Second, the Sino-US cold war is cooling off. China is increasing its military pressure on Taiwan and the South China Sea (where many territorial disputes are brewing), and the wider decoupling between the Chinese and American economies is accelerating. This development will have stagflationary consequences over time.

Third, Iran is now a nuclear state on the threshold. He quickly enriched uranium to near-military content, and negotiations on a new or revamped nuclear deal came to naught. As a result, Israel is openly considering strikes against Iranian nuclear facilities. If that happened, the consequences of stagflation would likely be worse than the oil-related geopolitical shocks of 1973 and 1979.

The new year also brings several systemic concerns. In 2021, heat waves, fires, droughts, hurricanes, floods, typhoons and other disasters have laid bare the real implications of climate change. The COP26 climate summit in Glasgow offered mostly low-cost talks, leaving the world on track to experience a devastating 3 ° Celsius warming in this century. Droughts are already causing dangerous increases in food prices, and the effects of climate change will continue to worsen.

To make matters worse, the aggressive push to decarbonize the economy leads to underinvestment in fossil fuel capacity before there is a sufficient supply of renewable energy. This dynamic will generate much higher energy prices over time. In addition, the flow of climate refugees to the United States, Europe and other advanced economies will increase just as these countries close their borders.

In this context, political dysfunctions are increasing in both advanced economies and emerging markets. The midterm elections in the United States could offer a glimpse into the full-fledged constitutional crisis – if not outright political violence – that could follow the presidential vote in 2024. The United States is at near unprecedented levels partisan polarization, deadlock and radicalization, which poses a serious systemic risk.

Populist parties (far right and far left alike) are gaining strength around the world, even in regions like Latin America, where populism has a disastrous history. Peru and Chile both elected radical left leaders in 2021, Brazil and Colombia could follow suit in 2022, and Argentina and Venezuela will remain on the path to financial ruin. The normalization of interest rates by the Fed and other major central banks could cause financial shocks in these fragile emerging markets like Turkey and Lebanon, not to mention the many developing countries whose debt ratios are already unbearable.

As 2021 draws to a close, financial markets remain sparkling, if not downright sparkling. Both public and private capital are expensive (with above average price / earnings ratios); real estate prices (both housing and rent) are high in the United States and many other economies; and there is still a buzz around meme stocks, crypto assets, and SPACs (special purpose acquisition companies).

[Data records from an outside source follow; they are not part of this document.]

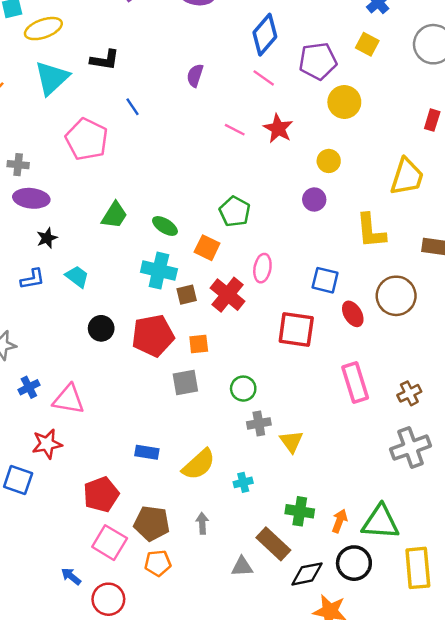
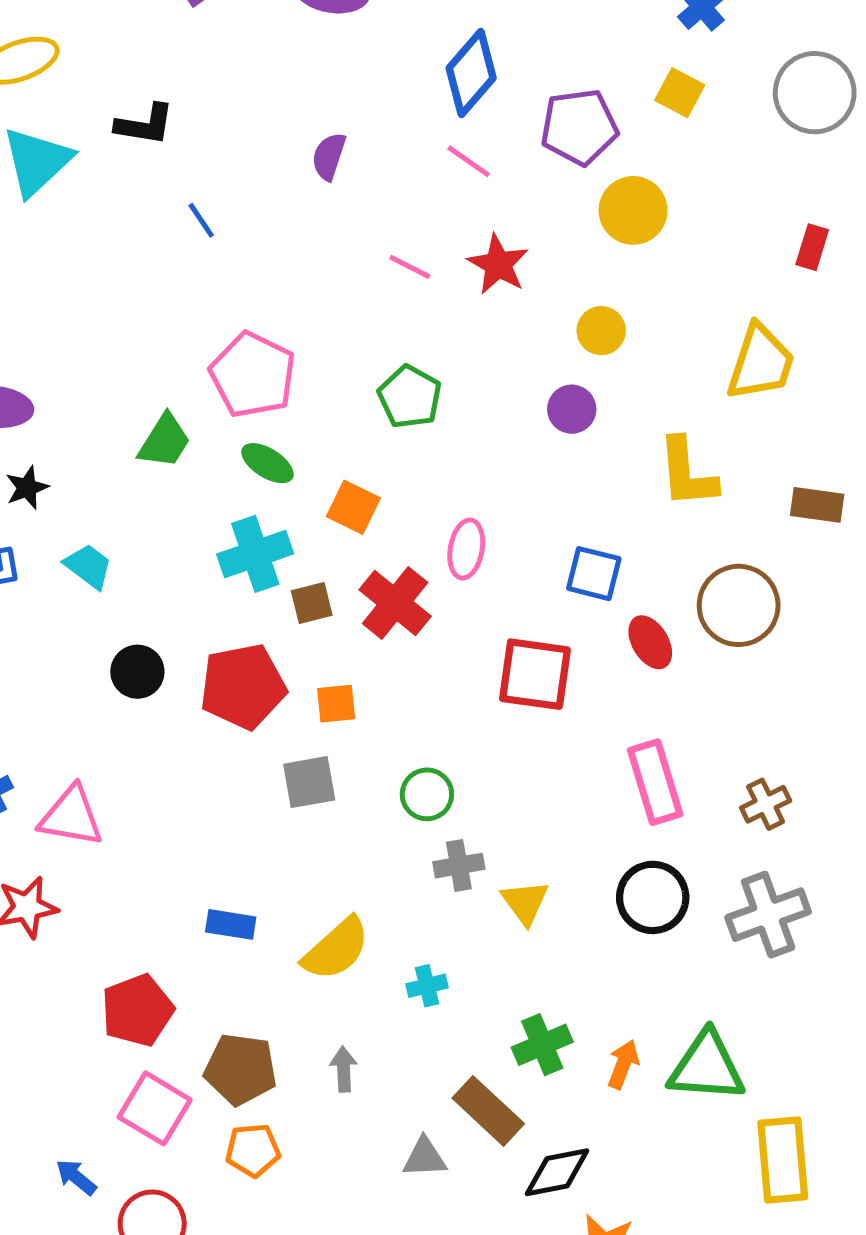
pink pentagon: (87, 139) -> (253, 375), moved
green pentagon: (235, 212) -> (410, 397), moved
cyan cross: (159, 271) -> (255, 554), turned -32
green cross: (300, 511) -> (542, 1045), turned -32
black circle: (354, 563) -> (653, 897), moved

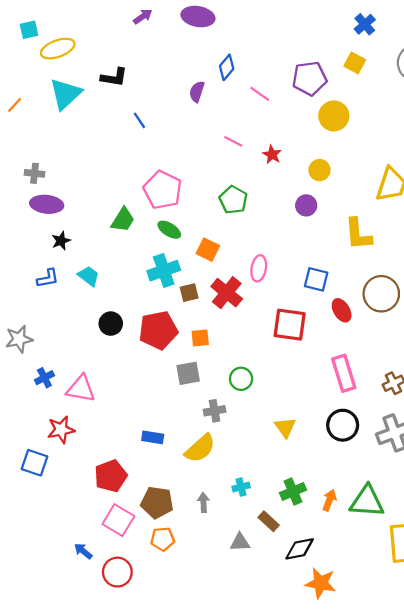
blue diamond: (471, 73) -> (227, 67), moved, size x0.7
red star: (498, 264) -> (272, 155), moved, size x0.7
gray cross: (459, 866) -> (215, 411), moved
cyan cross: (427, 986) -> (241, 487), moved
brown rectangle: (488, 1111) -> (269, 521), size x0.7

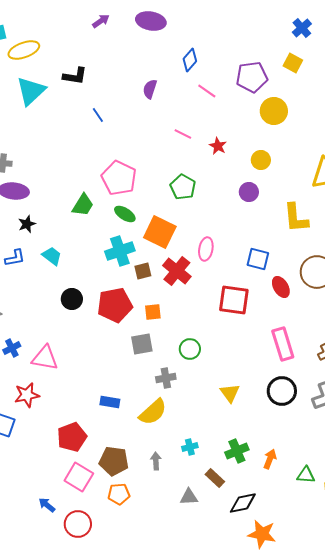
blue diamond: (227, 67) -> (190, 60), moved
orange square: (208, 250) -> (160, 232), size x1.5
green triangle: (367, 501) -> (306, 475), moved, size x0.6

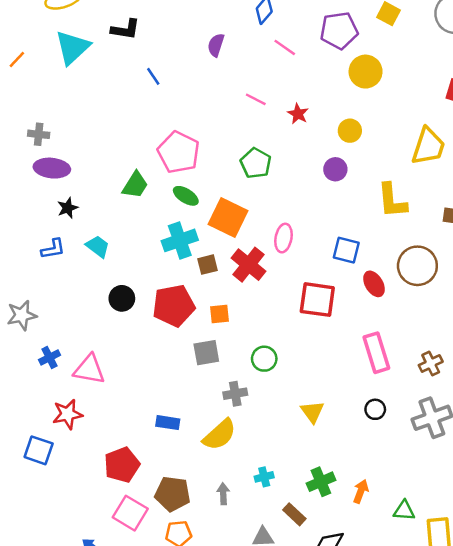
black circle: (282, 391) -> (375, 409), size x0.6

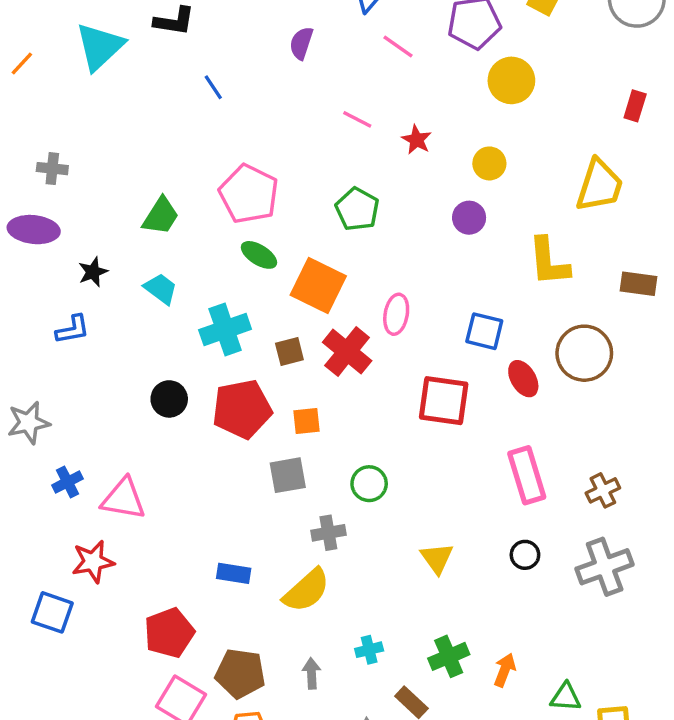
purple ellipse: (52, 168) -> (34, 230), moved
green trapezoid: (135, 185) -> (161, 216), moved
cyan cross: (180, 240) -> (225, 329), moved
cyan trapezoid: (98, 246) -> (161, 289), moved

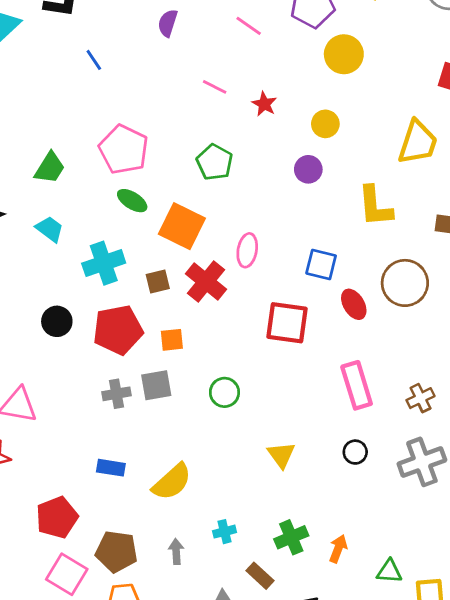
gray cross: (328, 533) -> (117, 394), moved

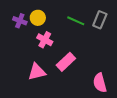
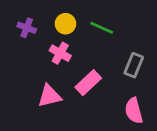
yellow circle: (38, 18) -> (66, 24), moved
gray rectangle: (100, 20) -> (134, 65), moved

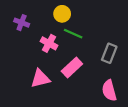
yellow circle: (66, 24) -> (62, 14), moved
green line: (102, 28) -> (73, 34), moved

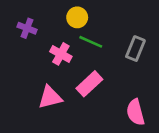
gray rectangle: (109, 53) -> (135, 49), moved

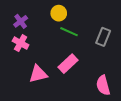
purple cross: (27, 28) -> (21, 21), turned 32
pink cross: (61, 54) -> (21, 43), moved

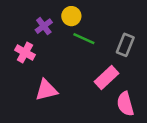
purple cross: (21, 21) -> (44, 26), moved
pink rectangle: (68, 64) -> (106, 78), moved

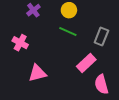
yellow circle: (71, 16) -> (69, 10), moved
purple cross: (44, 26) -> (33, 10), moved

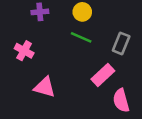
purple cross: (33, 10) -> (40, 12), turned 32
pink triangle: (37, 73) -> (45, 87), turned 30

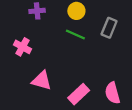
gray rectangle: (121, 43) -> (109, 28), moved
pink rectangle: (103, 75) -> (79, 94), moved

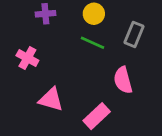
pink semicircle: (112, 93) -> (123, 80), moved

Government bond yields remain very low and credit spreads – for both high yield and investment grade bonds – have been squeezed, in part thanks to direct and indirect support from central banks.

As long as the central banks were in unconventional political mode, the party could continue. But asset and credit bubbles could deflate in 2022 when policy normalization begins. In addition, inflation, slower growth, and geopolitical and systemic risks could create the conditions for a market correction in 2022. Either way, investors should remain on the edge of their seats during the most of the year.

Nouriel Roubini is Emeritus Professor of Economics at the Stern School of Business at New York University, Chief Economist at Atlas Capital Team, CEO of Roubini Macro Associates and co-founder of TheBoomBust.com. He was a former senior economist for international affairs on the White House Council of Economic Advisers during the Clinton administration and worked for the International Monetary Fund, the US Federal Reserve and the World Bank.